Pound Sterling trades back below 1.17 against the Euro at the time of writing as the 2017 recovery continues to fade. The GBP/EUR exchange rate went as high as 1.18 in the previous week but has since withdrawn.
Despite the declines we hear the outlook remains broadly Sterling-positive, from both a technical and fundamental perspective.
The GBP/EUR last week broke above its six-month downtrend and therefore - from a technical perspective at least - retains an offensive stance.
According to one well-noted City analyst, the focus has turned to 1.1829 which is currently resisting further advances.

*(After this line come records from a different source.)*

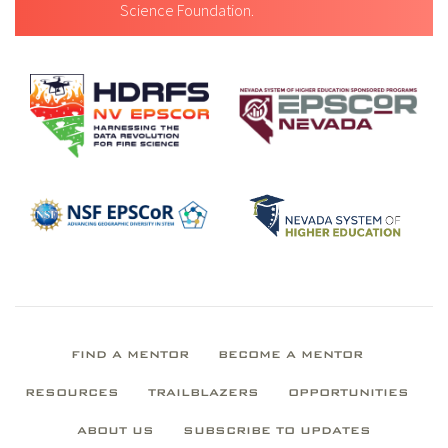
Science Foundation.
FIND A MENTOR
BECOME A MENTOR
RESOURCES
TRAILBLAZERS
OPPORTUNITIES
ABOUT US
SUBSCRIBE TO UPDATES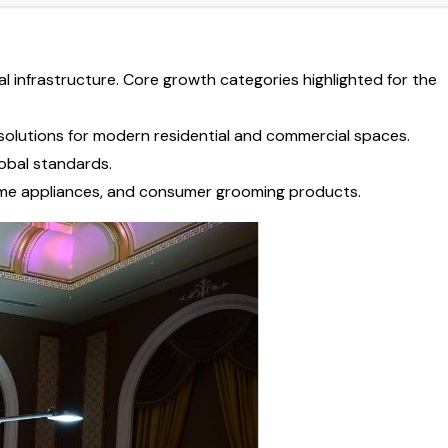
al infrastructure. Core growth categories highlighted for the
l solutions for modern residential and commercial spaces.
lobal standards.
home appliances, and consumer grooming products.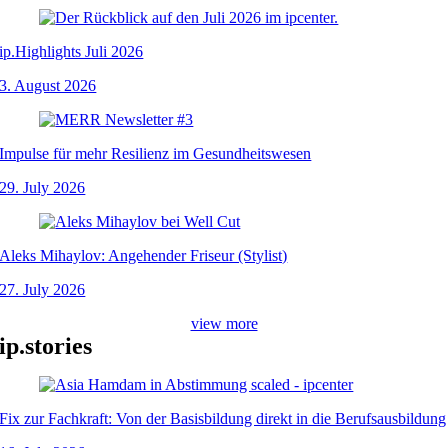
ip.Highlights Juli 2026
3. August 2026
Impulse für mehr Resilienz im Gesundheitswesen
29. July 2026
Aleks Mihaylov: Angehender Friseur (Stylist)
27. July 2026
view more
ip.stories
Fix zur Fachkraft: Von der Basisbildung direkt in die Berufsausbildung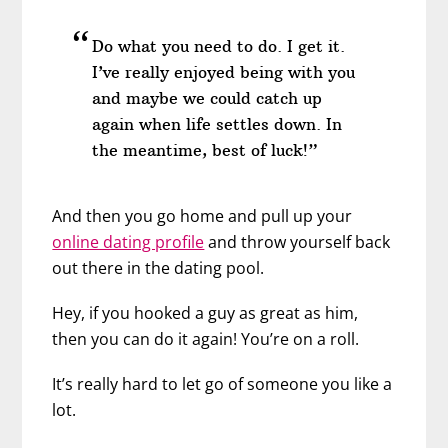
Do what you need to do. I get it.
I’ve really enjoyed being with you
and maybe we could catch up
again when life settles down. In
the meantime, best of luck!”
And then you go home and pull up your
online dating profile
and throw yourself back
out there in the dating pool.
Hey, if you hooked a guy as great as him,
then you can do it again! You’re on a roll.
It’s really hard to let go of someone you like a
lot.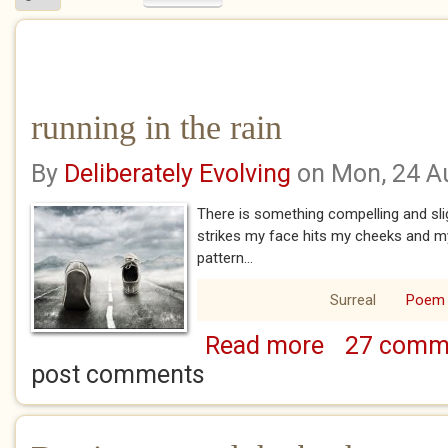
running in the rain
By
Deliberately Evolving
on Mon, 24 A
There is something compelling and slig
strikes my face hits my cheeks and my 
pattern...
Surreal
Poem
Read more
27 comm
about running in th
post comments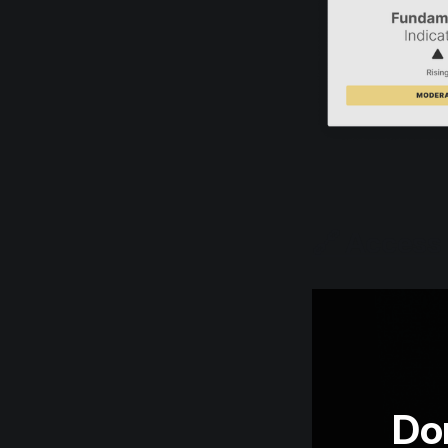
🔗 Access 
Don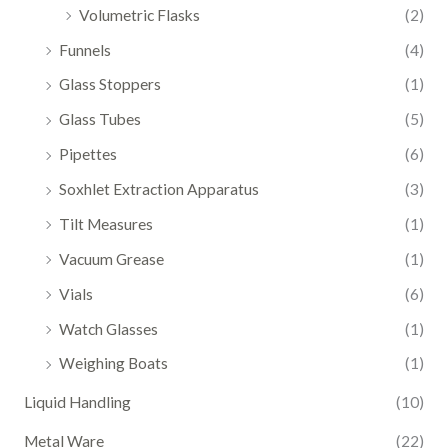
Volumetric Flasks
(2)
Funnels
(4)
Glass Stoppers
(1)
Glass Tubes
(5)
Pipettes
(6)
Soxhlet Extraction Apparatus
(3)
Tilt Measures
(1)
Vacuum Grease
(1)
Vials
(6)
Watch Glasses
(1)
Weighing Boats
(1)
Liquid Handling
(10)
Metal Ware
(22)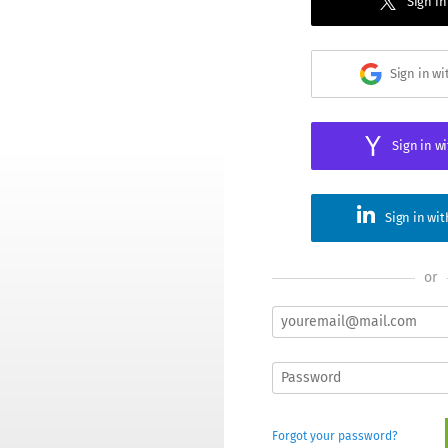
Sign in
Sign in w
Sign in w
Sign in wi
or
Forgot your password?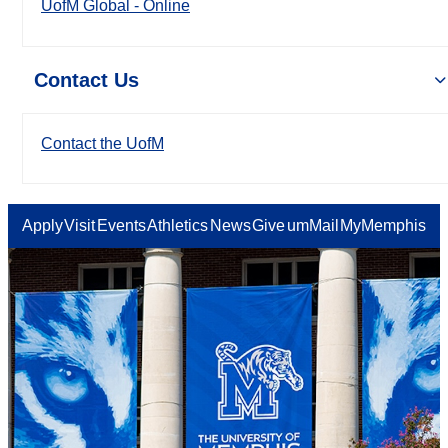
UofM Global - Online
Contact Us
Contact the UofM
Apply
Visit
Events
Athletics
News
Give
umMail
MyMemphis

Technical analyst Karen Jones at Commerzbank believes that a move above here will trigger gains initially towards the 1.1880 200 day moving average - a point in the market where selling pressures are forecast to build.
The selling pressure could halt advances towards the 1.2042 December high.
Intraday weakness is likely to fade circa 1.1662/1.1628, “although the intraday Elliott counts are conflicting,” cautions Jones who does nevertheless add that in her opinion the upside risk has increased.
Jones assumes that 1.1298/1.1296 is a short term bottom for the market.
Meanwhile, BNP Paribas strategist Clara Leonard says her bias to bet on further gains in GBP.
Sterling has rallied sharply over the past two weeks, consistent with Leonard's view that:
(1) the market has already priced in very negative expectations for the Brexit impact on GBP and
(2) the market is positioned very short GBP as signalled by BNP Paribas FX Positioning Analysis.
“This past week we took profit on our GBPUSD upside recommendation and initiated a new EURGBP downside recommendation," says Leonard.
Note that the decision to target the Euro also reflects the bank's broader bearish view on EURUSD.
BNP Paribas target EURGBP at 0.80 year-end and have recommended to buy a ratio put spread 0.8480/0.8000 in 1x1.5 (expiry 26-Jul-17).
From a GBP into EUR perspective this equates to a target of 1.25 year-end.
Recall that BNP Paribas have told clients previously that the Pound is likely to undergo a period of strength as downside pressures fade in line with the Brexit story losing relevance.
Pound Sterling Undervalued
According to BNP Paribas’ in-house fair value estimation models, Sterling is notably undervalued.
The bank’s CLEER™ model - which stands for Cyclical Equilibrium Exchange Rate - provides a fair value for exchange rates based on macroeconomic variables.
“The model adds value by providing a quantitative framework around which we can analyse the impact of different Brexit scenarios on Sterling by simulating what happens to the model’s input factors, one of which is the UK’s broad basic balance of payments (BBBoP),” says Lynton-Brown.
In recent years there have been substantial inflows into the UK – over the past 12 months (through Q3 2016) foreign direct investment and portfolio investment inflows have totalled 19% of GDP.
This easily outweighing the 5-6% of GDP current account deficit.
The result is that the UK is currently running a very positive broad basic balance of payments position.
The argument made by many forecasters is that the UK will be unable to sustain foreign direct investments owing to uncertainty concerning the country's future relationship with Europe.
This would necessarily mean the Pound shifts lower as per the above graphic.
However, the Pound is already pricing what looks like a substantial loss of incoming investment suggesting these low levels might be unwarranted.